The level of detail in the painting is almost exhausting for the careful viewer and gives the picture a dose of the nervous intensity exhibited by Obama himself.
Sherald’s portrait of Michelle Obama is the opposite of Wiley’s portrait. Its format is more square, and the surfaces so smooth that one has little sense of the painter’s own gestures. Sherald lets the coolness of the baby-boy blue background create the atmosphere for the painting. Michelle is gray, rather than brown, and that too intensifies the coolness and abstractness of the painting.
She is seated, but without visual support. It is almost as if her colorful, full-length patterned dress supports her. The dress calls attention to itself, forcing us to ask who designed it. The answer is a small company called Milly and its founder and chief designer, Michelle Smith. Fashionistas will know the name, but few of Dallas’ grande dames would likely be aware of this dress, which costs around $400.
What is remarkable about the portrait is the sober seriousness of the first lady. The perpetually smiling, athletic Michelle Obama is represented as arrested in thought. The wonderful rubbery arms have their origins in the famous 19th-century female portraits of the French master Jean-Auguste-Dominique Ingres, particularly those of his portrait of the Comtesse d’Haussonville in the Frick Collection.
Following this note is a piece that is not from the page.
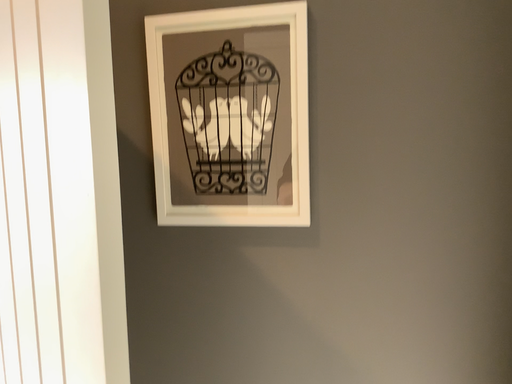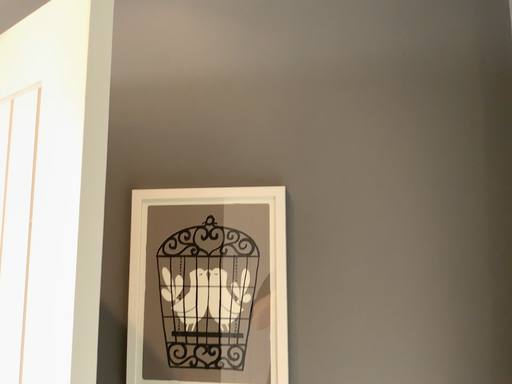 Question: Which way did the camera rotate in the video?

Choices:
 (A) rotated upward
 (B) rotated downward

Answer: (A) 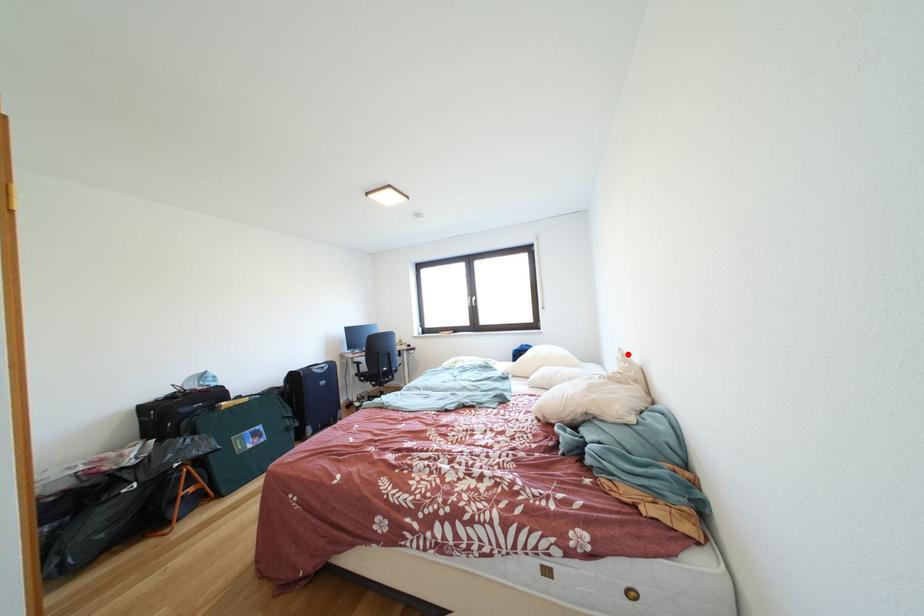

Sherald will have none of the sly smile of Leonardo’s
Mona Lisa, and Michelle looks out at us with inexpressive dark eyes and with closed lips untouched by lipstick. Is this the Michelle Obama we know and love — of the White House vegetable garden, exercise for kids, late-night dancing at inaugural balls and an almost explosive sense of life and fun? Decidedly not. Sherald gives us a Michelle Obama less for now than for the ages, as a queen without a crown, gazing at her future viewers with calm assurance.
The portraits are decidedly unlike the staid official likenesses of their predecessors, George W. and Laura Bush — and indeed, unlike any others to hang in the National Portrait Gallery. They represent two powerful and important individuals against invented backdrops with little suggestion of place.
They call out for us to reconsider Michelle and Barack Obama not as powerful figures, but as individuals in American society.
Rick Brettell is the founding director of the Edith O’Donnell Institute of Art History at the University of Texas at Dallas and a former director of the Dallas Museum of Art.